U.S. President Barack Obama is seeking to resurrect an idea that he set aside during his first term: Raise the minimum wage to help lift working families out of poverty. The proposal, which would take the minimum to $9 an hour from the current $7.25, is far from ideal. Still, it’s the right thing to do.
A better way to keep people working and out of poverty would be to expand the earned income tax credit, a program that makes direct payments to low-wage workers through the income-tax system. The tax credit for a single working mother earning $20,000 a year would be $4,618, for instance.
Both the minimum wage and the tax credit subsidize low-wage labor. The difference between the two is that the minimum wage puts the cost of the subsidy on employers, whereas the EITC puts it on taxpayers. There lies the main advantage of the EITC and, in the current political climate, the main defect. Because it doesn’t burden employers, the EITC may be safer when it comes to preserving jobs. Because it doesn’t burden employers, it has to burden somebody else.
One argument popular among opponents of raising the minimum wage is that higher labor costs will force employers to make do with fewer workers. They exaggerate the danger. Certainly, too big an increase -- imagine $20 an hour, rather than $9 -- would put people out of work. The preponderance of recent economic research, however, suggests that an increase as small as the one the president proposes would have little or no effect on employment.

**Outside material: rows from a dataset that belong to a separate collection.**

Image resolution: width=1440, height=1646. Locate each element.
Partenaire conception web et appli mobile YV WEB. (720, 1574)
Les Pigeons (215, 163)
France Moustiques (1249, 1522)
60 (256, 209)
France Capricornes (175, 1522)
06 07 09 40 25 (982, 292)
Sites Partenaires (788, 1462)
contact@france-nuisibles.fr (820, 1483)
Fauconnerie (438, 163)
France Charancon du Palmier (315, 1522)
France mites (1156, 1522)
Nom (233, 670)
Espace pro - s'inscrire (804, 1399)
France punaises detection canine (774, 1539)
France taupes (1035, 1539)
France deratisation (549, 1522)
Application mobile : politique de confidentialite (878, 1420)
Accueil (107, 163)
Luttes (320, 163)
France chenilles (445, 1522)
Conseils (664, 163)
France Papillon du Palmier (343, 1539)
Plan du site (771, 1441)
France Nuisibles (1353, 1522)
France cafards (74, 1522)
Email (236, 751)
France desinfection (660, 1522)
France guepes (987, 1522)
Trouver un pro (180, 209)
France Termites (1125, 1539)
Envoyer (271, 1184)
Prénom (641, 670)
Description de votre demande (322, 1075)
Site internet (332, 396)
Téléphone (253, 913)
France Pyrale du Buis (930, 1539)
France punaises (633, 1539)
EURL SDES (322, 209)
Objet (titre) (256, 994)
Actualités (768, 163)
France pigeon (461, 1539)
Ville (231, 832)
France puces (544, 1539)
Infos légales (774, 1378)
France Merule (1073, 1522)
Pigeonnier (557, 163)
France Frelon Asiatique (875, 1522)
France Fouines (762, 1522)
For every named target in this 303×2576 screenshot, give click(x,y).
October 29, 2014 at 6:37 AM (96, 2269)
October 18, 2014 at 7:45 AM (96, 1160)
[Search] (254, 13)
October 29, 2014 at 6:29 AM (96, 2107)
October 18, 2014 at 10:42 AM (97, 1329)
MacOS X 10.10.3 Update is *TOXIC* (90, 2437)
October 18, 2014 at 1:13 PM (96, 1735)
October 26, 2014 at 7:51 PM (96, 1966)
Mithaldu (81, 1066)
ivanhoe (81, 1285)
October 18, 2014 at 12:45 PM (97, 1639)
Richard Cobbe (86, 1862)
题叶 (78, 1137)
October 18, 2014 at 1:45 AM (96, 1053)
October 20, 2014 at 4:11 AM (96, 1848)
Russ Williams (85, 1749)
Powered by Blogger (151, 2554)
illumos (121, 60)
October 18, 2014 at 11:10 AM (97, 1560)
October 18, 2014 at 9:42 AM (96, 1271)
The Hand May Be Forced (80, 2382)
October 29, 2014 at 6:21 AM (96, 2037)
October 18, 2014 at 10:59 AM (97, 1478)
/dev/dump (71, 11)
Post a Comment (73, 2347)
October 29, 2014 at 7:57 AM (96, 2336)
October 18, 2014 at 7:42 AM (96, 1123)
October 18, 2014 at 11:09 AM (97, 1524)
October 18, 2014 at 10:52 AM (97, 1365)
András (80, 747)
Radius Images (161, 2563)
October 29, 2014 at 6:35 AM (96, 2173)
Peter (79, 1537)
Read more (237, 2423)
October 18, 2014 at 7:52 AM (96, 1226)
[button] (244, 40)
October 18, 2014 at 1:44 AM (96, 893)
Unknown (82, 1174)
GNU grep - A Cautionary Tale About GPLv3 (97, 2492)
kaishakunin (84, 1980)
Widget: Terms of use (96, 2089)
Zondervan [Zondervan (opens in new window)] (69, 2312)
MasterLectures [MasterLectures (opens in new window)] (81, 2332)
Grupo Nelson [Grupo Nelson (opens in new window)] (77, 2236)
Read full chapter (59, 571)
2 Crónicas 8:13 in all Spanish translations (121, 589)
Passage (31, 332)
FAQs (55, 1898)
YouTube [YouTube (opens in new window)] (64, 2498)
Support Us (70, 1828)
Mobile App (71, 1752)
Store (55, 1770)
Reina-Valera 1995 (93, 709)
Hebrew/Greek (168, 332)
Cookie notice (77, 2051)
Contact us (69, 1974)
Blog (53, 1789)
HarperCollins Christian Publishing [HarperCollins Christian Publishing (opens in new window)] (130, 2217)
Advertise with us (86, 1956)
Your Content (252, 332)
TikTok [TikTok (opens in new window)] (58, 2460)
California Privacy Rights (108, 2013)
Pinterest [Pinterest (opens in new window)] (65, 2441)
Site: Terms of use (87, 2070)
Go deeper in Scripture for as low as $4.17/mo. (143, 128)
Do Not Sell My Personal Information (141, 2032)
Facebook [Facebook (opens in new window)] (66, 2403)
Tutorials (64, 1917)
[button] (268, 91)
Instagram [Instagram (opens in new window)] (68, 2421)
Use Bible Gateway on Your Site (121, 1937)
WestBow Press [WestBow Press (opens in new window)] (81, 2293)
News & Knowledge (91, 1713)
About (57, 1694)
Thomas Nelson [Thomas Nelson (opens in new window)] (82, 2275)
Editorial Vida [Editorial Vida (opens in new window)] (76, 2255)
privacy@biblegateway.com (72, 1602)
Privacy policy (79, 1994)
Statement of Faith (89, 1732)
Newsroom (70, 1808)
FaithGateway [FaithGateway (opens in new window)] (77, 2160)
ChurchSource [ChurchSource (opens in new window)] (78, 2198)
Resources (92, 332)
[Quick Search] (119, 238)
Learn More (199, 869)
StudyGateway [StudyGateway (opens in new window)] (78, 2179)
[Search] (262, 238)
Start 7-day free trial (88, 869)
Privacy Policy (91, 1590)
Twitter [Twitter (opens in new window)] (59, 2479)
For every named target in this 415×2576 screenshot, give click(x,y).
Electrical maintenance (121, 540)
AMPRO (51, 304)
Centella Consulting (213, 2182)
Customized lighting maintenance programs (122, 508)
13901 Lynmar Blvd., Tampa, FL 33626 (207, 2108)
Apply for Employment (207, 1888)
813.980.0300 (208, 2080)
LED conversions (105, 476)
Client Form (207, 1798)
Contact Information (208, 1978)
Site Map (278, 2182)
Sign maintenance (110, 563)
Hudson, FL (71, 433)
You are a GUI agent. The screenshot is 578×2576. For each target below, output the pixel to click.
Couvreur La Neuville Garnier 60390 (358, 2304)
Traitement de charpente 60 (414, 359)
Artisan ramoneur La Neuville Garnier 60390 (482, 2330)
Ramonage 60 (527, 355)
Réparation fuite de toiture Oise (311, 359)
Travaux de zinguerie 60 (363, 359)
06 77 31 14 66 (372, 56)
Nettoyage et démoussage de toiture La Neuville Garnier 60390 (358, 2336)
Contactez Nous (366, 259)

Also bear in mind how low the U.S. minimum wage currently is by international standards. In the U.S. in 2011, the annual earnings of a minimum-wage earner -- at about $15,000 -- stood at just 38 percent of the median worker’s earnings, according to the Organization for Economic Cooperation and Development. In the 25 other OECD countries for which data were available, the average minimum-to-median ratio was 49 percent.
The stronger argument against a minimum-wage increase is that it’s badly targeted. In 2007, the Congressional Budget Office estimated that only about $1 of each $7 in higher wages would reach workers in poor families. This is because most minimum-wage earners are from somewhat higher-income households -- think teenagers and college students with jobs at bookstores and coffee shops. The positive effect could be further eroded by inflation if businesses raise prices to offset the cost of higher wages.
By contrast, the same CBO report found that, with a well-tailored expansion of the EITC, more than $1 of every $2 in tax credits would go to workers in poor families. Increasing the credit for workers without children, for example, would improve incentives to enter and stay in the workforce.
If all that is true, why don’t we simply advocate an expanded EITC? Actually, we do -- but we’re under no illusions about its prospects in the current political climate. Any measure that increases the budget deficit has little chance of succeeding, regardless of how desirable it may be. Raising the minimum wage won’t be much easier, yet it’s in the realm of the possible.
Whatever happens on the minimum wage, Congress and the administration should confront the problem of declining real wages in more far-reaching ways. The recession and the long, slow recovery have had a uniquely adverse effect on wage earners, especially the working poor.
Average hourly compensation has fallen in inflation-adjusted terms since the economy hit bottom in mid-2009, something that has never happened in any recovery on record, going back to 1947 (see chart). Pay has declined even as workers have boosted output per hour by about 6 percent.
The causes of this trend aren’t clear, but the consequences are indisputable: rising inequality and stagnant or falling living standards for most Americans.
Faster growth must be part of the answer. As Obama has emphasized, the U.S. needs to make its workforce more employable by raising the performance of its high schools. It must pay fresh attention to vocational training for students who won’t go on to four-year colleges and for workers switching jobs. It must get a grip on health-care costs -- one of the forces driving the wedge between rising productivity and sluggish wages.
All this needs attending to and will take years. The problem of the working poor is too pressing to wait. Obama’s plan for the minimum wage will help at little or no cost. We support it.